As the Airports Commission’s report clearly demonstrates, Heathrow has become a crucial nerve centre for UK logistics, with forwarders, specialist air cargo handlers and distribution centres clustered around the airport, benefiting from excellent transport links across the country and to the Channel ports. This in turn provides vital global connections for UK businesses trading internationally.

But the failure to expand means Heathrow is falling behind its international competitors…Airports Council International rank Heathrow at number 19 in the list of the world’s busiest cargo airports, behind our European competitors Frankfurt at number ten and Paris Charles de Gaulle at nine and Schiphol at 17. Expansion and growth of both the passenger and freight markets is vital to enable Heathrow to compete on a global level, and to continue to attract international businesses to the UK.

The Airports Commission concluded that Heathrow rather than Gatwick should expand because of the economic benefits for the whole country, which included £147 billion in economic growth over the next 60 years and the creation on 70,000 new jobs by 2050.

And the York Aviation report commissioned by FTA and TfL concluded “of the three options, the Heathrow expansion provides the most significant economic benefits, in terms of cost reduction, job creation and minimisation of extra costs associated with increased freight transit times”.

So, what does FTA want from expansion?
FTA is fully engaged as a key stakeholder in the development of the expansion plan at Heathrow. We recently submitted a formal response to the Government consultation on Heathrow expansion.

The key points are:

  • FTA supports the construction of a third runway at Heathrow, in preference to Gatwick, as this delivers greater economic benefits to the UK and is the key logistics hub for the whole country
  • FTA is keen to support Heathrow as it develop its application for permission to expand. This should include excellent surface access for freight operators
  • Air quality limits for Heathrow should be aligned with London road emissions standards (ULEZ)
  • Early morning arrivals into an expanded Heathrow should be maintained as far as possible due to the economic benefits of these flights. FTA presents clear evidence based on our new economic research on this issue

Following the General Election there will be a Parliamentary vote on the Heathrow proposal and FTA will be fully engaged with MPs.

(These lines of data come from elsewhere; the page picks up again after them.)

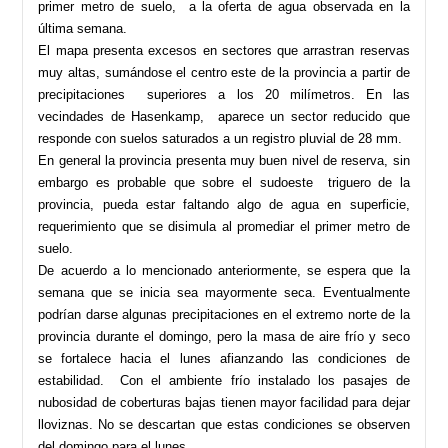
primer metro de suelo, a la oferta de agua observada en la
última semana.
El mapa presenta excesos en sectores que arrastran reservas
muy altas, sumándose el centro este de la provincia a partir de
precipitaciones superiores a los 20 milímetros. En las
vecindades de Hasenkamp, aparece un sector reducido que
responde con suelos saturados a un registro pluvial de 28 mm.
En general la provincia presenta muy buen nivel de reserva, sin
embargo es probable que sobre el sudoeste triguero de la
provincia, pueda estar faltando algo de agua en superficie,
requerimiento que se disimula al promediar el primer metro de
suelo.
De acuerdo a lo mencionado anteriormente, se espera que la
semana que se inicia sea mayormente seca. Eventualmente
podrían darse algunas precipitaciones en el extremo norte de la
provincia durante el domingo, pero la masa de aire frío y seco
se fortalece hacia el lunes afianzando las condiciones de
estabilidad. Con el ambiente frío instalado los pasajes de
nubosidad de coberturas bajas tienen mayor facilidad para dejar
lloviznas. No se descartan que estas condiciones se observen
del domingo para el lunes.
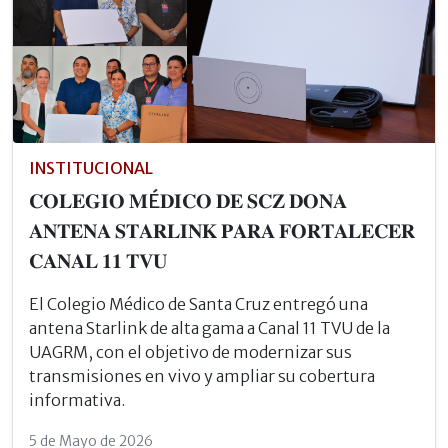
INSTITUCIONAL
𝐂𝐎𝐋𝐄𝐆𝐈𝐎 𝐌É𝐃𝐈𝐂𝐎 𝐃𝐄 𝐒𝐂𝐙 𝐃𝐎𝐍𝐀
𝐀𝐍𝐓𝐄𝐍𝐀 𝐒𝐓𝐀𝐑𝐋𝐈𝐍𝐊 𝐏𝐀𝐑𝐀 𝐅𝐎𝐑𝐓𝐀𝐋𝐄𝐂𝐄𝐑
𝐂𝐀𝐍𝐀𝐋 𝟏𝟏 𝐓𝐕𝐔
El Colegio Médico de Santa Cruz entregó una
antena Starlink de alta gama a Canal 11 TVU de la
UAGRM, con el objetivo de modernizar sus
transmisiones en vivo y ampliar su cobertura
informativa.
5 de Mayo de 2026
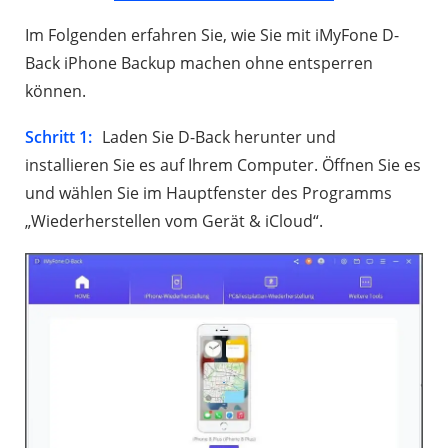
Im Folgenden erfahren Sie, wie Sie mit iMyFone D-
Back iPhone Backup machen ohne entsperren
können.
Schritt 1:
Laden Sie D-Back herunter und
installieren Sie es auf Ihrem Computer. Öffnen Sie es
und wählen Sie im Hauptfenster des Programms
„Wiederherstellen vom Gerät & iCloud“.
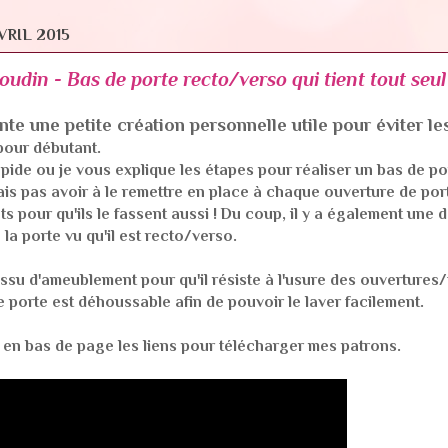
VRIL 2015
udin - Bas de porte recto/verso qui tient tout seul 
te une petite création personnelle utile pour éviter les
pour débutant.
apide ou je vous explique les étapes pour réaliser un bas de por
lais pas avoir à le remettre en place à chaque ouverture de port
s pour qu'ils le fassent aussi ! Du coup, il y a également une d
la porte vu qu'il est recto/verso.
 tissu d'ameublement pour qu'il résiste à l'usure des ouvertures
e porte est déhoussable afin de pouvoir le laver facilement.
en bas de page les liens pour télécharger mes patrons.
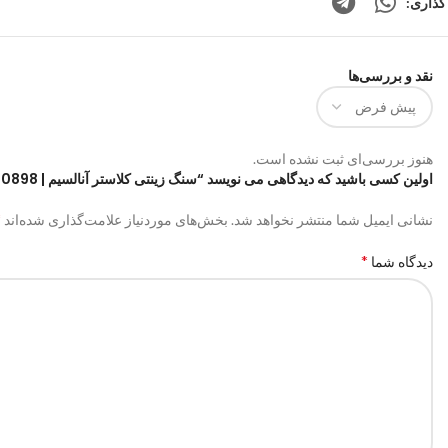
گذاری:
نقد و بررسی‌ها
هنوز بررسی‌ای ثبت نشده است.
اولین کسی باشید که دیدگاهی می نویسد “سنگ زینتی کلاستر آنالسیم | code:0898”
*
نشانی ایمیل شما منتشر نخواهد شد.
بخش‌های موردنیاز علامت‌گذاری شده‌اند
*
دیدگاه شما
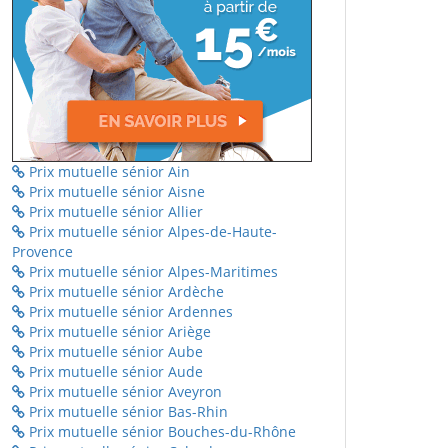
Prix mutuelle sénior Ain
Prix mutuelle sénior Aisne
Prix mutuelle sénior Allier
Prix mutuelle sénior Alpes-de-Haute-
Provence
Prix mutuelle sénior Alpes-Maritimes
Prix mutuelle sénior Ardèche
Prix mutuelle sénior Ardennes
Prix mutuelle sénior Ariège
Prix mutuelle sénior Aube
Prix mutuelle sénior Aude
Prix mutuelle sénior Aveyron
Prix mutuelle sénior Bas-Rhin
Prix mutuelle sénior Bouches-du-Rhône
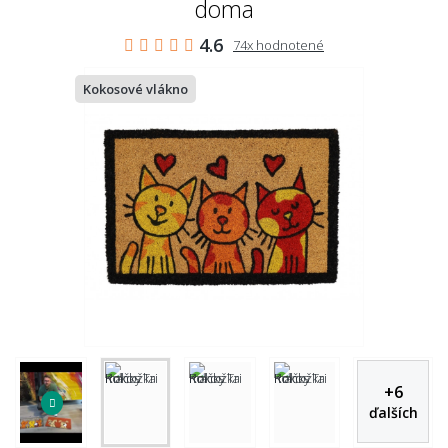
doma
4.6
74x hodnotené
Kokosové vlákno
+
6
ďalších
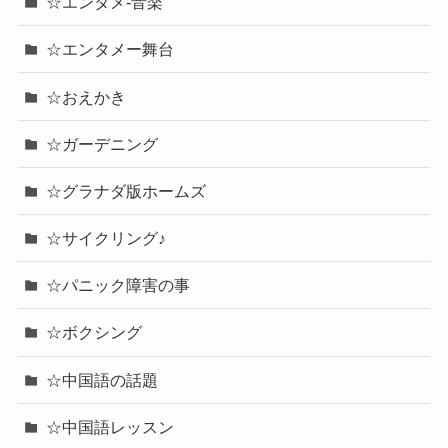
☆エンタメ-音楽
☆エンタメー舞台
☆おえかき
☆ガーデニング
☆グラナダ版ホームズ
☆サイクリング♪
☆パニック障害の事
☆ボクシング
☆中国語の話題
☆中国語レッスン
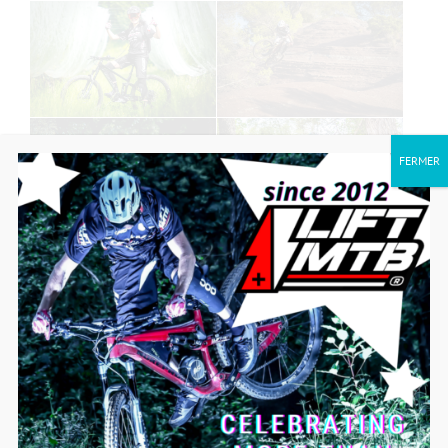
FERMER
Valoraciones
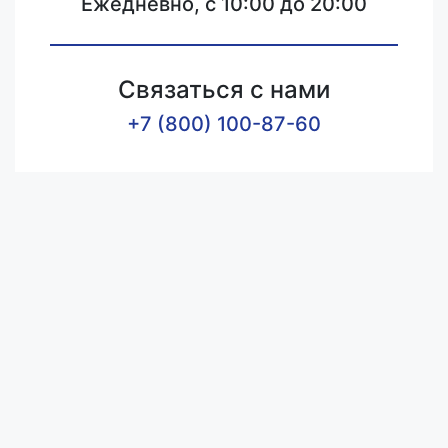
Ежедневно, с 10:00 до 20:00
Связаться с нами
+7 (800) 100-87-60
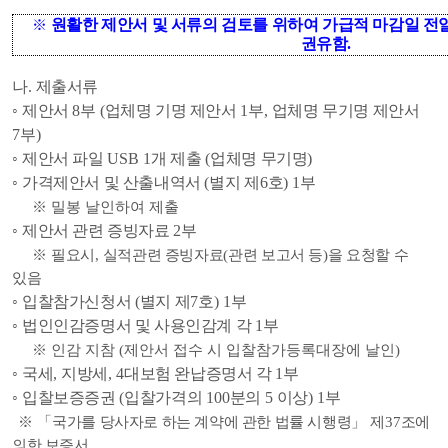
원활한 제안서 및 서류의 검토를 위하여 가급적 마감일 전
※
권유함
.
나
.
제출서류
◦
제안서
8
부
(
업체명 기명 제안서
1
부
,
업체명 무기명 제안서
7
부
)
◦
제안서 파일
USB 1
개 제출
(
업체명 무기명
)
◦
가격제안서 및 산출내역서
(
별지 제
6
호
) 1
부
※
밀봉 날인하여 제출
◦
제안서 관련 증빙자료
2
부
※
필요시
,
실적관련 증빙자료
(
관련 보고서 등
)
을 요청할 수
있음
◦
입찰참가신청서
(
별지 제
7
호
) 1
부
◦
법인인감증명서 및 사용인감계 각
1
부
※
인감 지참
(
제안서 접수 시 입찰참가등록대장에 날인
)
◦
국세
,
지방세
, 4
대보험 완납증명서 각
1
부
◦
입찰보증증권
(
입찰가격의
100
분의
5
이상
) 1
부
※ 「
국가를 당사자로 하는 계약에 관한 법률 시행령
」
제
37
조에
의한 보증서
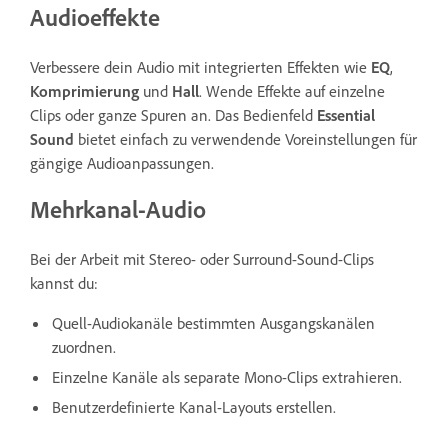
Audioeffekte
Verbessere dein Audio mit integrierten Effekten wie
EQ
,
Komprimierung
und
Hall
. Wende Effekte auf einzelne
Clips oder ganze Spuren an. Das Bedienfeld
Essential
Sound
bietet einfach zu verwendende Voreinstellungen für
gängige Audioanpassungen.
Mehrkanal-Audio
Bei der Arbeit mit Stereo- oder Surround-Sound-Clips
kannst du:
Quell-Audiokanäle bestimmten Ausgangskanälen
zuordnen.
Einzelne Kanäle als separate Mono-Clips extrahieren.
Benutzerdefinierte Kanal-Layouts erstellen.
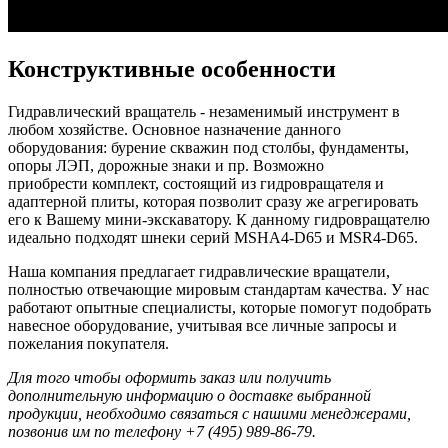
Конструктивные особенности
Гидравлический вращатель - незаменимый инструмент в
любом хозяйстве. Основное назначение данного
оборудования: бурение скважин под столбы, фундаменты,
опоры ЛЭП, дорожные знаки и пр. Возможно
приобрести комплект, состоящий из гидровращателя и
адаптерной плиты, которая позволит сразу же агрегировать
его к Вашему мини-экскаватору. К данному гидровращателю
идеально подходят шнеки серий MSHA4-D65 и MSR4-D65.
Наша компания предлагает гидравлические вращатели,
полностью отвечающие мировым стандартам качества. У нас
работают опытные специалисты, которые помогут подобрать
навесное оборудование, учитывая все личные запросы и
пожелания покупателя.
Для того чтобы оформить заказ или получить
дополнительную информацию о доставке выбранной
продукции, необходимо связаться с нашими менеджерами,
позвонив им по телефону +7 (495) 989-86-79.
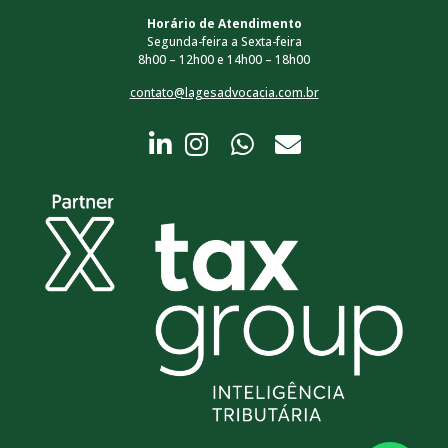
Horário de Atendimento
Segunda-feira a Sexta-feira
8h00 – 12h00 e 14h00 – 18h00
contato@lagesadvocacia.com.br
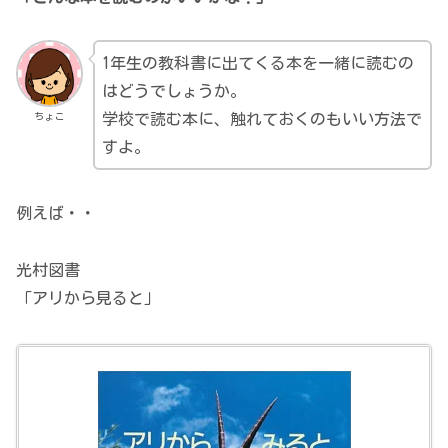
1年生の教科書に出てくる本を一緒に読むの
はどうでしょうか。
ちょこ
学校で読む本に、触れておくのもいい方法で
すよ。
例えば・・
光村図書
「アリから見ると」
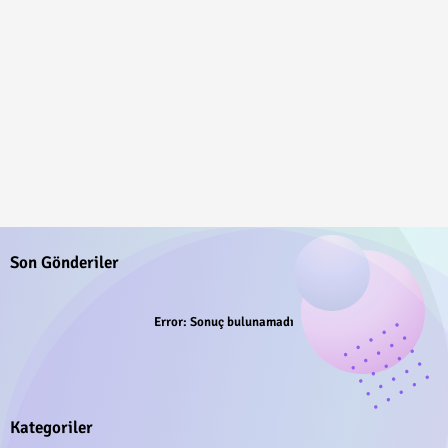
Son Gönderiler
Error:
Sonuç bulunamadı
Kategoriler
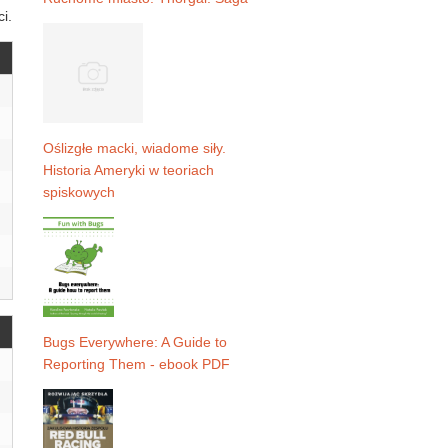
i.
Oślizgłe macki, wiadome siły.
Historia Ameryki w teoriach
spiskowych
Bugs Everywhere: A Guide to
Reporting Them - ebook PDF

Alex Veitch is the FTA’s Head of Global Policy. The Freight Transport Association (FTA) is one of Britain’s largest trade associations, and uniquely provides a voice for the entirety of the UK’s logistics sector. Its role, on behalf of over 16,000 members, is to enhance the safety, efficiency and sustainability of freight movement across the supply chain, regardless of transport mode. FTA members consign over 90 per cent of the freight moved by rail and over 70 per cent of sea and air freight. In addition, they operate over 200,000 goods vehicles – over half the UK fleet – and some 700,000 liveried vans.